→ **What you are asked to do**
Go through the material below line by line and count those containing "发起收款". Write the count and nothing more.

>>>>

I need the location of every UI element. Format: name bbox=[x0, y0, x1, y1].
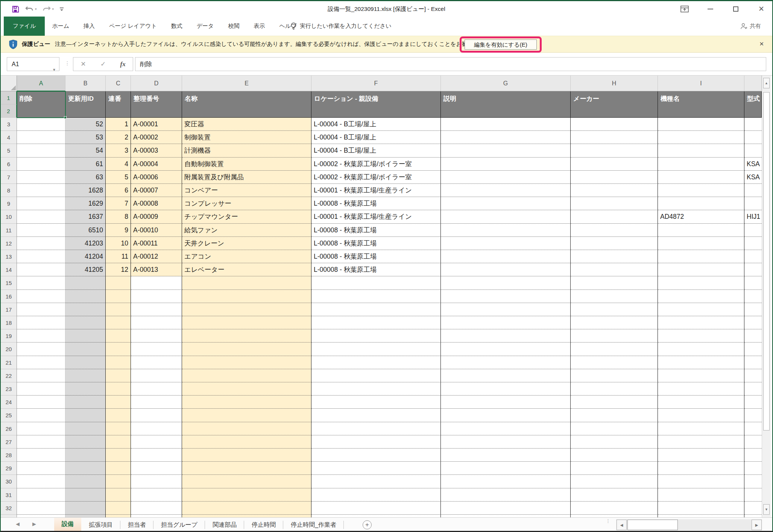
cell-F23[interactable] bbox=[311, 382, 441, 396]
cell-F19[interactable] bbox=[311, 329, 441, 343]
table-header-C[interactable]: 連番 bbox=[106, 91, 131, 118]
cell-E16[interactable] bbox=[182, 290, 311, 303]
cell-G19[interactable] bbox=[441, 329, 571, 343]
cell-B17[interactable] bbox=[65, 303, 106, 316]
cell-J4[interactable] bbox=[744, 131, 762, 144]
cell-A11[interactable] bbox=[17, 224, 65, 237]
cell-G4[interactable] bbox=[441, 131, 571, 144]
cell-E29[interactable] bbox=[182, 462, 311, 475]
cell-B8[interactable]: 1628 bbox=[65, 184, 106, 197]
cell-A6[interactable] bbox=[17, 158, 65, 171]
cell-H32[interactable] bbox=[571, 502, 658, 515]
cell-I8[interactable] bbox=[658, 184, 744, 197]
cell-H17[interactable] bbox=[571, 303, 658, 316]
cell-E24[interactable] bbox=[182, 396, 311, 409]
row-header-17[interactable]: 17 bbox=[1, 303, 17, 316]
cell-I19[interactable] bbox=[658, 329, 744, 343]
cell-E12[interactable]: 天井クレーン bbox=[182, 237, 311, 250]
tabbar-splitter[interactable]: ⋮ bbox=[606, 519, 611, 523]
cell-A13[interactable] bbox=[17, 250, 65, 263]
cell-G10[interactable] bbox=[441, 210, 571, 223]
cell-C10[interactable]: 8 bbox=[106, 210, 131, 223]
cell-A18[interactable] bbox=[17, 316, 65, 329]
row-header-26[interactable]: 26 bbox=[1, 422, 17, 435]
cell-H3[interactable] bbox=[571, 118, 658, 131]
cell-D14[interactable]: A-00013 bbox=[131, 263, 182, 276]
cell-G6[interactable] bbox=[441, 158, 571, 171]
cell-E27[interactable] bbox=[182, 435, 311, 449]
cell-B10[interactable]: 1637 bbox=[65, 210, 106, 223]
cell-C32[interactable] bbox=[106, 502, 131, 515]
cell-D11[interactable]: A-00010 bbox=[131, 224, 182, 237]
cell-E6[interactable]: 自動制御装置 bbox=[182, 158, 311, 171]
column-header-D[interactable]: D bbox=[131, 76, 182, 91]
cell-E5[interactable]: 計測機器 bbox=[182, 144, 311, 157]
formula-input[interactable]: 削除 bbox=[135, 57, 766, 71]
cell-I29[interactable] bbox=[658, 462, 744, 475]
cell-J7[interactable]: KSA bbox=[744, 171, 762, 184]
cell-E17[interactable] bbox=[182, 303, 311, 316]
row-header-22[interactable]: 22 bbox=[1, 369, 17, 382]
scroll-left-icon[interactable]: ◀ bbox=[617, 520, 627, 530]
cell-H11[interactable] bbox=[571, 224, 658, 237]
cell-B14[interactable]: 41205 bbox=[65, 263, 106, 276]
cell-I4[interactable] bbox=[658, 131, 744, 144]
cell-C30[interactable] bbox=[106, 475, 131, 488]
cell-A30[interactable] bbox=[17, 475, 65, 488]
row-header-9[interactable]: 9 bbox=[1, 197, 17, 210]
cell-D19[interactable] bbox=[131, 329, 182, 343]
cell-J12[interactable] bbox=[744, 237, 762, 250]
sheet-tab-関連部品[interactable]: 関連部品 bbox=[205, 518, 244, 532]
cell-D16[interactable] bbox=[131, 290, 182, 303]
cell-B4[interactable]: 53 bbox=[65, 131, 106, 144]
cell-B27[interactable] bbox=[65, 435, 106, 449]
cell-I7[interactable] bbox=[658, 171, 744, 184]
row-header-15[interactable]: 15 bbox=[1, 276, 17, 289]
cell-A26[interactable] bbox=[17, 422, 65, 435]
cell-C21[interactable] bbox=[106, 356, 131, 369]
cell-G29[interactable] bbox=[441, 462, 571, 475]
column-header-G[interactable]: G bbox=[441, 76, 571, 91]
cell-I22[interactable] bbox=[658, 369, 744, 382]
vertical-scrollbar-thumb[interactable] bbox=[763, 92, 770, 430]
cell-I16[interactable] bbox=[658, 290, 744, 303]
cell-H8[interactable] bbox=[571, 184, 658, 197]
cell-I32[interactable] bbox=[658, 502, 744, 515]
cell-J27[interactable] bbox=[744, 435, 762, 449]
cell-G30[interactable] bbox=[441, 475, 571, 488]
cell-E31[interactable] bbox=[182, 488, 311, 502]
cell-C12[interactable]: 10 bbox=[106, 237, 131, 250]
sheet-tab-担当グループ[interactable]: 担当グループ bbox=[153, 518, 205, 532]
cell-D12[interactable]: A-00011 bbox=[131, 237, 182, 250]
cell-J15[interactable] bbox=[744, 276, 762, 289]
cell-A31[interactable] bbox=[17, 488, 65, 502]
row-header-16[interactable]: 16 bbox=[1, 290, 17, 303]
cell-E10[interactable]: チップマウンター bbox=[182, 210, 311, 223]
cell-H26[interactable] bbox=[571, 422, 658, 435]
cell-C15[interactable] bbox=[106, 276, 131, 289]
cell-B11[interactable]: 6510 bbox=[65, 224, 106, 237]
cell-D10[interactable]: A-00009 bbox=[131, 210, 182, 223]
cell-F8[interactable]: L-00001 - 秋葉原工場/生産ライン bbox=[311, 184, 441, 197]
scroll-up-icon[interactable]: ▲ bbox=[763, 78, 770, 88]
row-header-1[interactable]: 1 bbox=[1, 91, 17, 105]
name-box-dropdown-icon[interactable]: ▼ bbox=[52, 63, 56, 76]
cell-A4[interactable] bbox=[17, 131, 65, 144]
cell-G9[interactable] bbox=[441, 197, 571, 210]
table-header-G[interactable]: 説明 bbox=[441, 91, 571, 118]
cell-D24[interactable] bbox=[131, 396, 182, 409]
row-header-4[interactable]: 4 bbox=[1, 131, 17, 144]
cell-A33[interactable] bbox=[17, 515, 65, 517]
cell-G15[interactable] bbox=[441, 276, 571, 289]
row-header-29[interactable]: 29 bbox=[1, 462, 17, 475]
cell-C14[interactable]: 12 bbox=[106, 263, 131, 276]
cell-J17[interactable] bbox=[744, 303, 762, 316]
cell-C19[interactable] bbox=[106, 329, 131, 343]
cell-H29[interactable] bbox=[571, 462, 658, 475]
column-header-E[interactable]: E bbox=[182, 76, 311, 91]
row-header-28[interactable]: 28 bbox=[1, 449, 17, 462]
cell-G33[interactable] bbox=[441, 515, 571, 517]
cell-H9[interactable] bbox=[571, 197, 658, 210]
cell-A25[interactable] bbox=[17, 409, 65, 422]
row-header-33[interactable]: 33 bbox=[1, 515, 17, 517]
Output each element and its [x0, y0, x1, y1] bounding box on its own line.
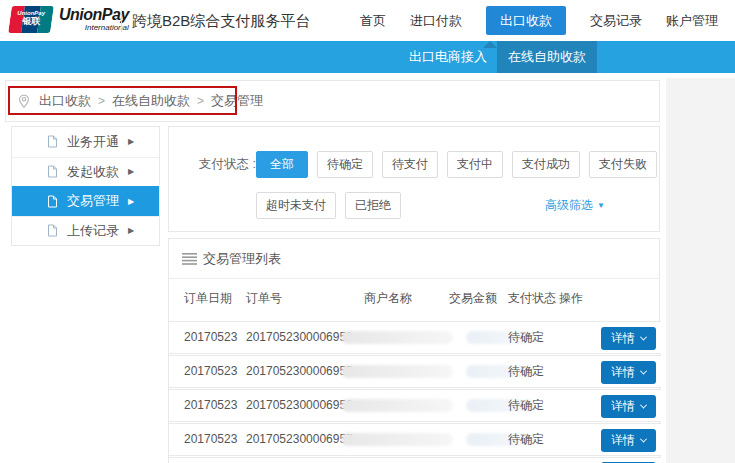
- nav-item-export-collection[interactable]: 出口收款: [486, 6, 566, 35]
- nav-item-import-payment[interactable]: 进口付款: [410, 12, 462, 30]
- header: UnionPay 银联 UnionPay International 跨境B2B…: [0, 0, 735, 41]
- page-root: UnionPay 银联 UnionPay International 跨境B2B…: [0, 0, 735, 463]
- column-header-payment-status: 支付状态: [508, 279, 556, 317]
- cell-order-date: 20170523: [184, 390, 237, 421]
- sidebar-item-label: 业务开通: [67, 133, 119, 151]
- nav-item-home[interactable]: 首页: [360, 12, 386, 30]
- sidebar-item-upload-records[interactable]: 上传记录 ▶: [12, 216, 159, 246]
- filter-option-payment-failed[interactable]: 支付失败: [589, 151, 657, 178]
- cell-order-no: 2017052300006956: [246, 390, 353, 421]
- sidebar-item-business-activation[interactable]: 业务开通 ▶: [12, 127, 159, 157]
- document-icon: [47, 224, 58, 237]
- nav-item-account-management[interactable]: 账户管理: [666, 12, 718, 30]
- sidebar-item-label: 上传记录: [67, 222, 119, 240]
- breadcrumb-separator: >: [91, 94, 112, 108]
- chevron-down-icon: [640, 334, 647, 341]
- header-divider: [121, 10, 122, 32]
- filter-option-payment-success[interactable]: 支付成功: [512, 151, 580, 178]
- redacted-merchant-name: [341, 433, 453, 446]
- filter-option-all[interactable]: 全部: [256, 151, 308, 178]
- transaction-table-panel: 交易管理列表 订单日期 订单号 商户名称 交易金额 支付状态 操作 201705…: [168, 238, 660, 463]
- table-section-title: 交易管理列表: [203, 239, 281, 279]
- table-row-partial: [169, 457, 661, 463]
- arrow-right-icon: ▶: [128, 226, 134, 235]
- cell-payment-status: 待确定: [508, 424, 544, 455]
- breadcrumb-item-online-self-collection[interactable]: 在线自助收款: [112, 92, 190, 110]
- filter-option-pending-payment[interactable]: 待支付: [382, 151, 438, 178]
- detail-button-label: 详情: [611, 398, 635, 415]
- cell-order-date: 20170523: [184, 424, 237, 455]
- nav-item-transaction-records[interactable]: 交易记录: [590, 12, 642, 30]
- cell-payment-status: 待确定: [508, 322, 544, 353]
- detail-button[interactable]: 详情: [601, 429, 656, 452]
- filter-option-timeout-unpaid[interactable]: 超时未支付: [256, 192, 336, 219]
- logo-card-text-cn: 银联: [10, 17, 52, 27]
- cell-payment-status: 待确定: [508, 356, 544, 387]
- document-icon: [47, 135, 58, 148]
- column-header-order-no: 订单号: [246, 279, 282, 317]
- advanced-filter-link[interactable]: 高级筛选 ▼: [545, 192, 605, 219]
- table-section-header: 交易管理列表: [169, 239, 659, 279]
- column-header-order-date: 订单日期: [184, 279, 232, 317]
- cell-order-date: 20170523: [184, 356, 237, 387]
- table-row: 20170523 2017052300006958 待确定 详情: [169, 321, 661, 354]
- location-pin-icon: [18, 94, 30, 109]
- sidebar: 业务开通 ▶ 发起收款 ▶ 交易管理 ▶ 上传记录 ▶: [11, 126, 160, 246]
- document-icon: [47, 165, 58, 178]
- chevron-down-icon: [640, 436, 647, 443]
- sidebar-item-transaction-management[interactable]: 交易管理 ▶: [12, 186, 159, 216]
- payment-status-filter-panel: 支付状态 : 全部 待确定 待支付 支付中 支付成功 支付失败 超时未支付 已拒…: [168, 126, 660, 232]
- detail-button-label: 详情: [611, 330, 635, 347]
- arrow-right-icon: ▶: [128, 167, 134, 176]
- column-header-action: 操作: [559, 279, 583, 317]
- breadcrumb-item-export-collection[interactable]: 出口收款: [39, 92, 91, 110]
- advanced-filter-label: 高级筛选: [545, 197, 593, 214]
- detail-button-label: 详情: [611, 432, 635, 449]
- unionpay-logo[interactable]: UnionPay 银联 UnionPay International: [10, 6, 129, 33]
- logo-wordmark: UnionPay: [59, 7, 129, 23]
- redacted-merchant-name: [341, 331, 453, 344]
- cell-payment-status: 待确定: [508, 390, 544, 421]
- table-row: 20170523 2017052300006955 待确定 详情: [169, 355, 661, 388]
- table-row: 20170523 2017052300006957 待确定 详情: [169, 423, 661, 456]
- detail-button[interactable]: 详情: [601, 327, 656, 350]
- filter-row-1: 全部 待确定 待支付 支付中 支付成功 支付失败: [256, 151, 657, 178]
- filter-option-rejected[interactable]: 已拒绝: [345, 192, 401, 219]
- cell-order-no: 2017052300006957: [246, 424, 353, 455]
- filter-option-paying[interactable]: 支付中: [447, 151, 503, 178]
- breadcrumb-item-transaction-management[interactable]: 交易管理: [211, 92, 263, 110]
- page-title: 跨境B2B综合支付服务平台: [132, 0, 310, 41]
- column-header-merchant-name: 商户名称: [364, 279, 412, 317]
- sidebar-item-initiate-collection[interactable]: 发起收款 ▶: [12, 157, 159, 187]
- list-icon: [182, 253, 197, 268]
- subnav-caret-up-icon: [483, 41, 497, 48]
- detail-button[interactable]: 详情: [601, 361, 656, 384]
- filter-option-pending-confirm[interactable]: 待确定: [317, 151, 373, 178]
- detail-button[interactable]: 详情: [601, 395, 656, 418]
- main-nav: 首页 进口付款 出口收款 交易记录 账户管理: [360, 0, 718, 41]
- chevron-down-icon: [640, 368, 647, 375]
- unionpay-card-icon: UnionPay 银联: [8, 6, 54, 33]
- sidebar-item-label: 交易管理: [67, 192, 119, 210]
- background-strip: [666, 78, 735, 463]
- column-header-transaction-amount: 交易金额: [449, 279, 497, 317]
- arrow-right-icon: ▶: [128, 137, 134, 146]
- logo-wordmark-sub: International: [59, 24, 129, 32]
- filter-row-2: 超时未支付 已拒绝: [256, 192, 401, 219]
- breadcrumb: 出口收款 > 在线自助收款 > 交易管理: [5, 80, 660, 122]
- cell-order-no: 2017052300006955: [246, 356, 353, 387]
- breadcrumb-separator: >: [190, 94, 211, 108]
- redacted-merchant-name: [341, 365, 453, 378]
- table-column-headers: 订单日期 订单号 商户名称 交易金额 支付状态 操作: [169, 279, 659, 317]
- caret-down-icon: ▼: [597, 201, 605, 210]
- sidebar-item-label: 发起收款: [67, 163, 119, 181]
- arrow-right-icon: ▶: [128, 197, 134, 206]
- subnav-item-online-self-collection[interactable]: 在线自助收款: [497, 41, 597, 73]
- table-row: 20170523 2017052300006956 待确定 详情: [169, 389, 661, 422]
- redacted-merchant-name: [341, 399, 453, 412]
- filter-label: 支付状态 :: [199, 151, 256, 178]
- detail-button-label: 详情: [611, 364, 635, 381]
- document-icon: [47, 195, 58, 208]
- cell-order-no: 2017052300006958: [246, 322, 353, 353]
- cell-order-date: 20170523: [184, 322, 237, 353]
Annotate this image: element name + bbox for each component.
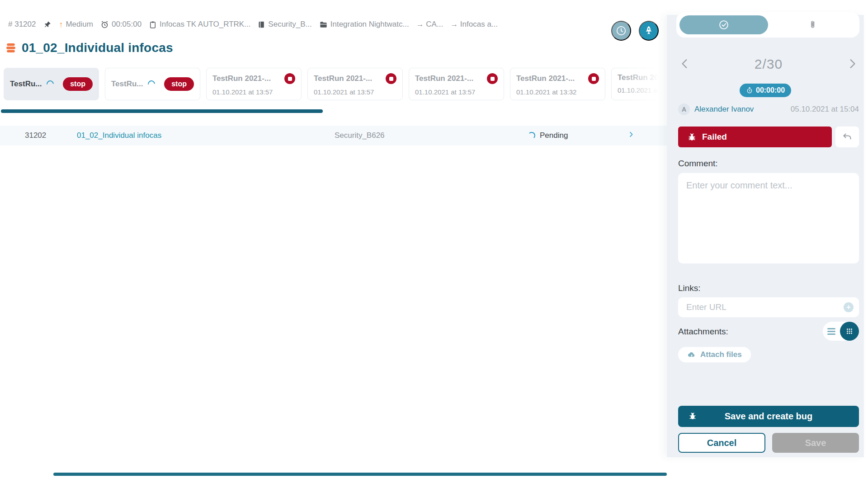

<<<<

→ **Task response**
3